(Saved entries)
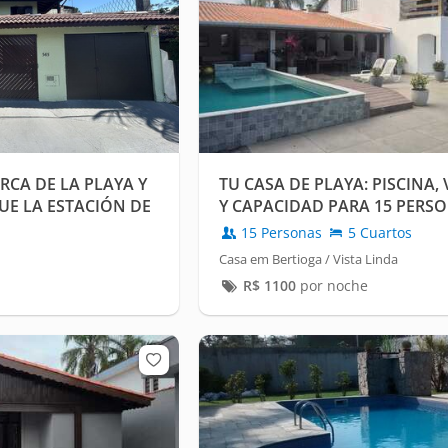
RCA DE LA PLAYA Y
TU CASA DE PLAYA: PISCINA,
UE LA ESTACIÓN DE
Y CAPACIDAD PARA 15 PERSO
GA.
15 Personas
5 Cuartos
Casa em Bertioga / Vista Linda
R$
1100
por noche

**WORK TO COMPLETE**.
Pictures aside, repeat each entry in full and without change.

**EXERCISE SOLUTION**.
RCA DE LA PLAYA Y
TU CASA DE PLAYA: PISCINA,
UE LA ESTACIÓN DE
Y CAPACIDAD PARA 15 PERSO
GA.
15 Personas
5 Cuartos
Casa em Bertioga / Vista Linda
R$
1100
por noche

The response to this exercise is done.